Zero(DC component) and Nyquist Component in FFT

DC offset

Performing FFT to a signal with a large DC offset would often result in a big impulse around frequency 0 Hz, thus masking out the signals of interests with relatively small amplitude.

One method to remove DC offset from the original signal before performing FFT

• Subtracting the Mean of Original Signal

You can also not filter the input, but set zero to the zero frequency point for FFT result.

Nyquist component

If we go back to the definition of the DFT \[ X(N/2)=\sum_{n=0}^{N-1}x[n]e^{-j2\pi (N/2)n/2}=\sum_{n=0}^{N-1}x[n]e^{-j\pi n}=\sum_{n=0}^{N-1}x[n](-1)^n \] which is a real number.
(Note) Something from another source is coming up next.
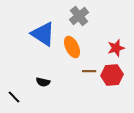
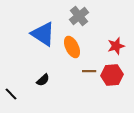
red star: moved 2 px up
black semicircle: moved 2 px up; rotated 56 degrees counterclockwise
black line: moved 3 px left, 3 px up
The discrete function \[ x[n]=\cos(\pi n) \] is always \((-1)^n\) for integer \(n\)

One general sinusoid at Nyquist and has phase shift \(\theta\), this is \(T=2\) and \(T_s=1\)

\[\begin{align} x[n] &= A \cos(\pi n + \theta) \\ &= A \big( \cos(\pi n) \cos(\theta) - \sin(\pi n) \sin(\theta) \big) \\ &= \big(A\cos(\theta)\big) \cos(\pi n) + \big(-A\sin(\theta)\big) \sin(\pi n) \\ &= \big(A\cos(\theta)\big) (-1)^n + \big(-A\sin(\theta)\big) \cdot 0 \\ &= B \cdot (-1)^n \\ \end{align}\]

Where \(A\cos(\theta)=B\).

Moreover \(B \cdot (-1)^n = B\cdot \cos(\pi n)\), then \[ B\cdot \cos(\pi n) = A \cdot \cos(\pi n + \theta) \] We can NOT distinguish one from another.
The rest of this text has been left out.